_Supplied entries_
--

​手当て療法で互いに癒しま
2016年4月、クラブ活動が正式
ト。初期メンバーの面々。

--

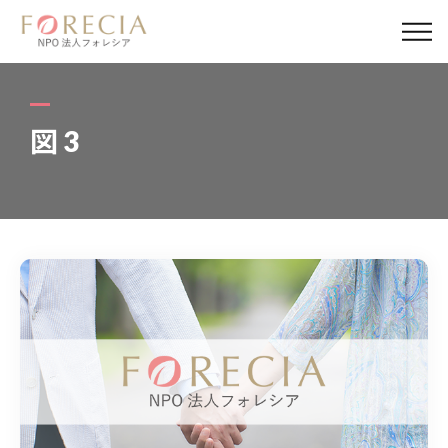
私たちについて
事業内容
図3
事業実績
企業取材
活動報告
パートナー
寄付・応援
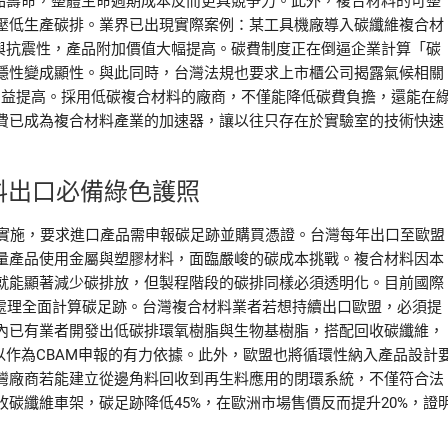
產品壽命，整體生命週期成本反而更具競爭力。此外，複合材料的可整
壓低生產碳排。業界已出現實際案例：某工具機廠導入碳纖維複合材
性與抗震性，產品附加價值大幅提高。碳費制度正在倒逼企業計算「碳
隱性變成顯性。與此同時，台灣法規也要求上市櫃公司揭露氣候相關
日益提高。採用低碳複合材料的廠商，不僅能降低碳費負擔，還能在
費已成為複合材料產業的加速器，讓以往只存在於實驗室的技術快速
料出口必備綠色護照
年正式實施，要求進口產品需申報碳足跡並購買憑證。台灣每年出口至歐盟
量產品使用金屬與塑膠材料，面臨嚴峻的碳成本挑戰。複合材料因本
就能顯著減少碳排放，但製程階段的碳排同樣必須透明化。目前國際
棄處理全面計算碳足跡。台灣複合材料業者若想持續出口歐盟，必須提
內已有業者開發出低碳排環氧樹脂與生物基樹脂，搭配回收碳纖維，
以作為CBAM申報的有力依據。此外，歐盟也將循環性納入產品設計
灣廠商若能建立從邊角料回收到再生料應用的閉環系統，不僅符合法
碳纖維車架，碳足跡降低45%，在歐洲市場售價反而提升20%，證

--

_Work item_
Beginning with the line above that contains "隱性變成顯性。與此同時，台灣法規也要求上市櫃公司揭露氣候相關", copy each line exactly up to and including the line that contains "碳纖維車架，碳足跡降低45%，在歐洲市場售價反而提升20%，證", and go no further.

_Solved problem_
隱性變成顯性。與此同時，台灣法規也要求上市櫃公司揭露氣候相關
日益提高。採用低碳複合材料的廠商，不僅能降低碳費負擔，還能在
費已成為複合材料產業的加速器，讓以往只存在於實驗室的技術快速
料出口必備綠色護照
年正式實施，要求進口產品需申報碳足跡並購買憑證。台灣每年出口至歐盟
量產品使用金屬與塑膠材料，面臨嚴峻的碳成本挑戰。複合材料因本
就能顯著減少碳排放，但製程階段的碳排同樣必須透明化。目前國際
棄處理全面計算碳足跡。台灣複合材料業者若想持續出口歐盟，必須提
內已有業者開發出低碳排環氧樹脂與生物基樹脂，搭配回收碳纖維，
以作為CBAM申報的有力依據。此外，歐盟也將循環性納入產品設計
灣廠商若能建立從邊角料回收到再生料應用的閉環系統，不僅符合法
碳纖維車架，碳足跡降低45%，在歐洲市場售價反而提升20%，證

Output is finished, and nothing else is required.